_ACTION ITEM_:
When you write out the listing, keep each word exactly as it stands but include none of its images.

_DATA_:
^^^^^^^^

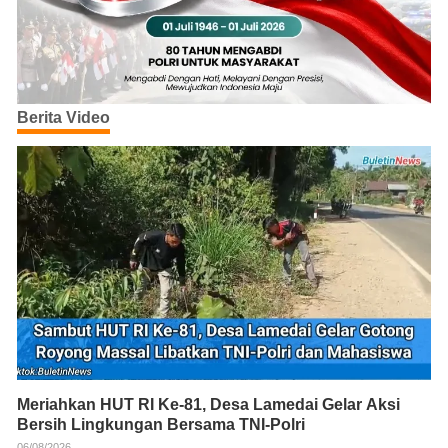
Berita Video
Meriahkan HUT RI Ke-81, Desa Lamedai Gelar Aksi
Bersih Lingkungan Bersama TNI-Polri
06/08/2026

^^^^^^^^

_ANSWER TO THIS PROBLEM_:
Berita Video
Meriahkan HUT RI Ke-81, Desa Lamedai Gelar Aksi
Bersih Lingkungan Bersama TNI-Polri
06/08/2026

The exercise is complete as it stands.